TASK INSTRUCTIONS >>
When the string "Cosi" is part of a line below, that line should be copied.
═════ DATASET RECORDS ═════
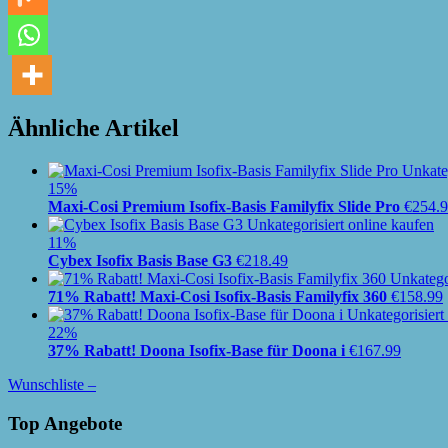
Ähnliche Artikel
15%
Maxi-Cosi Premium Isofix-Basis Familyfix Slide Pro
€
254.
11%
Cybex Isofix Basis Base G3
€
218.49
71% Rabatt! Maxi-Cosi Isofix-Basis Familyfix 360
€
158.99
22%
37% Rabatt! Doona Isofix-Base für Doona i
€
167.99
Wunschliste –
Top Angebote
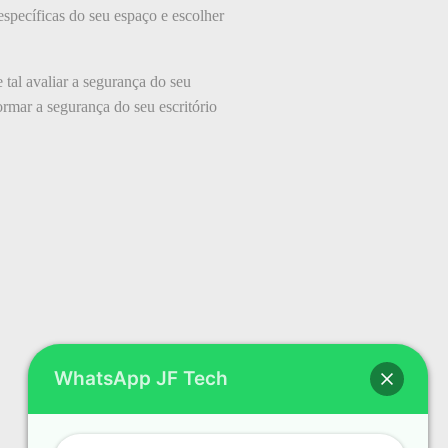
específicas do seu espaço e escolher
 tal avaliar a segurança do seu
rmar a segurança do seu escritório
WhatsApp JF Tech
═════
RESPONSE TO THIS EXERCISE >>
Maxi-Cosi Premium Isofix-Basis Familyfix Slide Pro
71% Rabatt! Maxi-Cosi Isofix-Basis Familyfix 360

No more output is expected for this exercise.